* What you have to do
For the records below, give the number of lines where the string "nderuar" occurs. Include nothing else.

______________________________

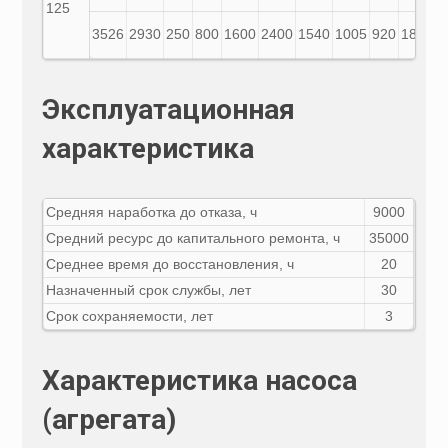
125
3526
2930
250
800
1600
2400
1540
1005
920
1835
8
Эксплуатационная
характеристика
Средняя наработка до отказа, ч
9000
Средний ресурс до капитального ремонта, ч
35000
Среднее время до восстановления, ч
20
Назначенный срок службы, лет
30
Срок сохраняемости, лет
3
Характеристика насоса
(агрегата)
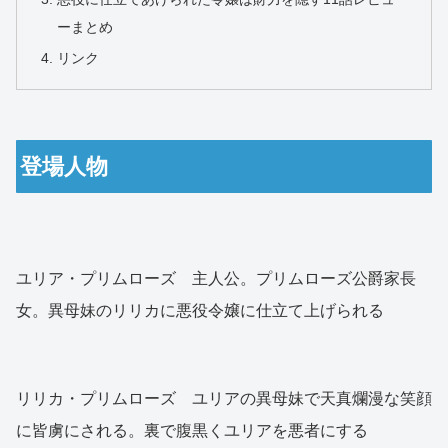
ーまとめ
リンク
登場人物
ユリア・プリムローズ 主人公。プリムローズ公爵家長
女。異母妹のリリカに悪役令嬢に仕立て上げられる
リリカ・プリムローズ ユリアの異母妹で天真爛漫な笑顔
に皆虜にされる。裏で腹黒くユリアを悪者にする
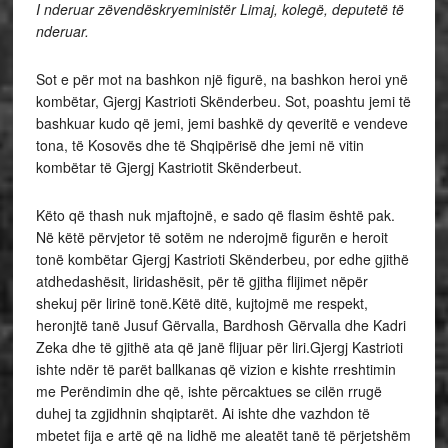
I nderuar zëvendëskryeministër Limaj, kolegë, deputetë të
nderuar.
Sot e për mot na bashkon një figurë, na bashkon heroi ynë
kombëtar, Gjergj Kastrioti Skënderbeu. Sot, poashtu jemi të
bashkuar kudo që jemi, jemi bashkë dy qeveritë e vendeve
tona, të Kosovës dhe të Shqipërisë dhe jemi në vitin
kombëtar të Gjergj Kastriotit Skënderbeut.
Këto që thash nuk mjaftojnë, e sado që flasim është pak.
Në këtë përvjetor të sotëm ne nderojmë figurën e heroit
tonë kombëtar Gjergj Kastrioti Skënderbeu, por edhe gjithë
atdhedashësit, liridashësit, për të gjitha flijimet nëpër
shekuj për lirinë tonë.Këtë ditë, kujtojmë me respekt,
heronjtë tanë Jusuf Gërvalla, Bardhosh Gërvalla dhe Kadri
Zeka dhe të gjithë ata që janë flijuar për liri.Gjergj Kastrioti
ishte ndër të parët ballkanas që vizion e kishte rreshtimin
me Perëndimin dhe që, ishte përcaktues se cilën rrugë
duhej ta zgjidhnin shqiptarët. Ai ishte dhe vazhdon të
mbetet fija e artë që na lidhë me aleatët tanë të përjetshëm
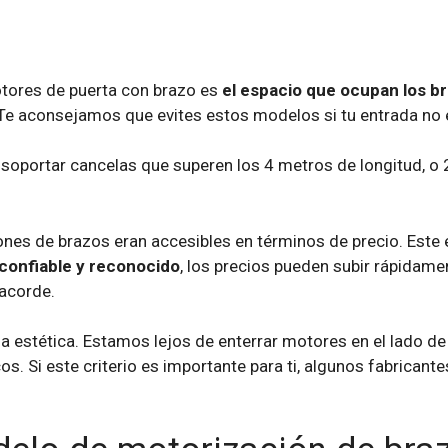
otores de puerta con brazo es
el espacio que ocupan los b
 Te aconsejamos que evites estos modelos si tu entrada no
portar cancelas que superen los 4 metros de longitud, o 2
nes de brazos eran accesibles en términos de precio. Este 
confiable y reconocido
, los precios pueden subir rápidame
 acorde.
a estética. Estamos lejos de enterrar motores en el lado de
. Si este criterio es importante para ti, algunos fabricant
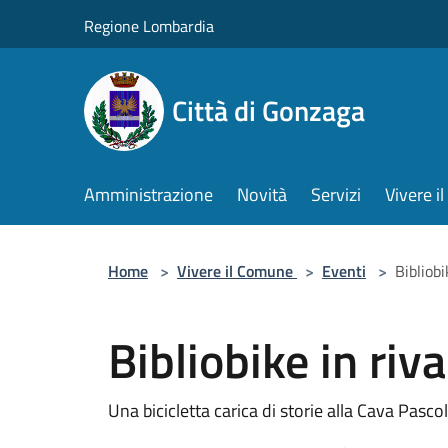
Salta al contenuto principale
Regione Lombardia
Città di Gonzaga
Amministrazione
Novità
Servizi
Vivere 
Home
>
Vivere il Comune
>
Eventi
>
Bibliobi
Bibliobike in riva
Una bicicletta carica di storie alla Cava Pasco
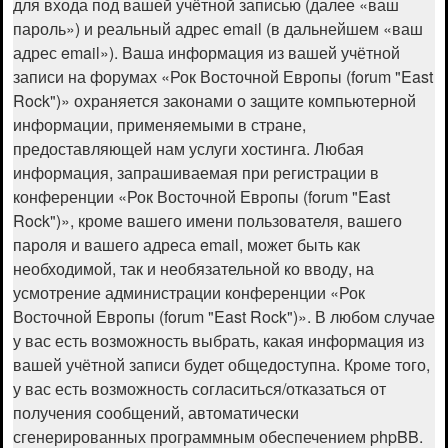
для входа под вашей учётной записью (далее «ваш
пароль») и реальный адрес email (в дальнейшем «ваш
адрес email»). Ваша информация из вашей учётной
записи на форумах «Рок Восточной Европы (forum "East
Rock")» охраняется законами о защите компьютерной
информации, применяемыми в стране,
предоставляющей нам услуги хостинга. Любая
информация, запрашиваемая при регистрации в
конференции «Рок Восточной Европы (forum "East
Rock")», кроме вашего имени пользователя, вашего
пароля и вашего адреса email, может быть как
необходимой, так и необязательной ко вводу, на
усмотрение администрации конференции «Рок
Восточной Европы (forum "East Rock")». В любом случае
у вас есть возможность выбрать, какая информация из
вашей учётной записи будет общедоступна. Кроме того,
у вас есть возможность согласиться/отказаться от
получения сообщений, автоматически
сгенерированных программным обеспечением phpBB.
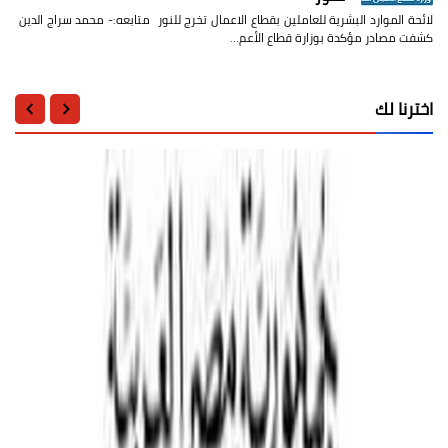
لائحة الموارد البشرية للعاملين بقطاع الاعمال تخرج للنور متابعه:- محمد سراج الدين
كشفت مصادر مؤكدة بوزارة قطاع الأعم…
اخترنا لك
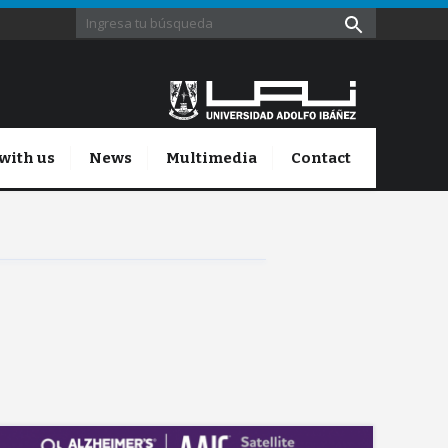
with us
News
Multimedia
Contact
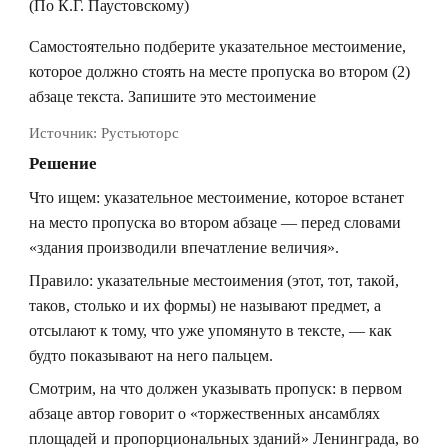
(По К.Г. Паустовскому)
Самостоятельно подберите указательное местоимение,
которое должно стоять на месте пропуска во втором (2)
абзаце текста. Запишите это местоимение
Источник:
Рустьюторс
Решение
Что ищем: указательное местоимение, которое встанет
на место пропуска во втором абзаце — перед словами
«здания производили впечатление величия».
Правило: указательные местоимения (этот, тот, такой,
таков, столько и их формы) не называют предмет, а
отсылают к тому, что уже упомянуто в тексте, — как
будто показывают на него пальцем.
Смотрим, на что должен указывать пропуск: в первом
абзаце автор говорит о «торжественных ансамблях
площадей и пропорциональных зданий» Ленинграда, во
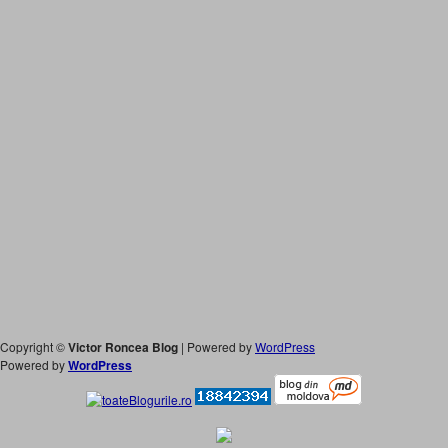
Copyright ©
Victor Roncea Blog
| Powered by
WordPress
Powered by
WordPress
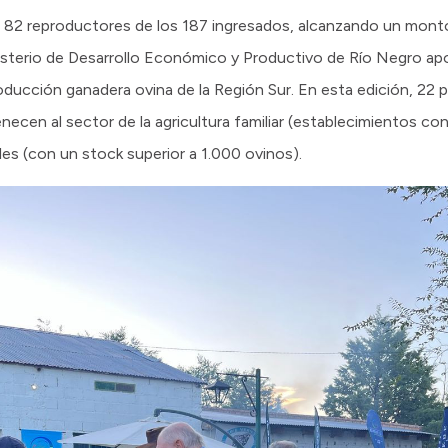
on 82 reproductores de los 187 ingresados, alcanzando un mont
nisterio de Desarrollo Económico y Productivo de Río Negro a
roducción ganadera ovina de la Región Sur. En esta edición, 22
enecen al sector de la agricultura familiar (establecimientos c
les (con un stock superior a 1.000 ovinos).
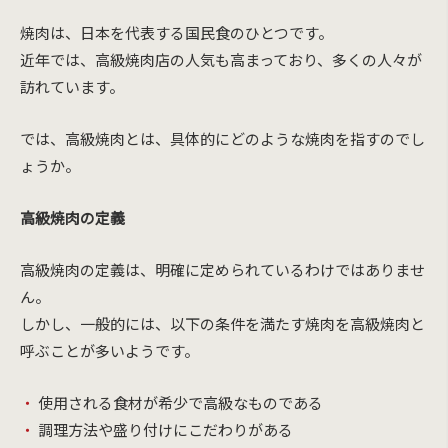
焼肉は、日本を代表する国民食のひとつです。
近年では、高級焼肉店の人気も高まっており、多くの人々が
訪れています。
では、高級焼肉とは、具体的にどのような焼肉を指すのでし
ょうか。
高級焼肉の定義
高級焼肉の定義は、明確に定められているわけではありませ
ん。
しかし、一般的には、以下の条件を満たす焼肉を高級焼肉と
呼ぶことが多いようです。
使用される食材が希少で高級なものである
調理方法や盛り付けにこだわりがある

______________________________

* Expected answer
2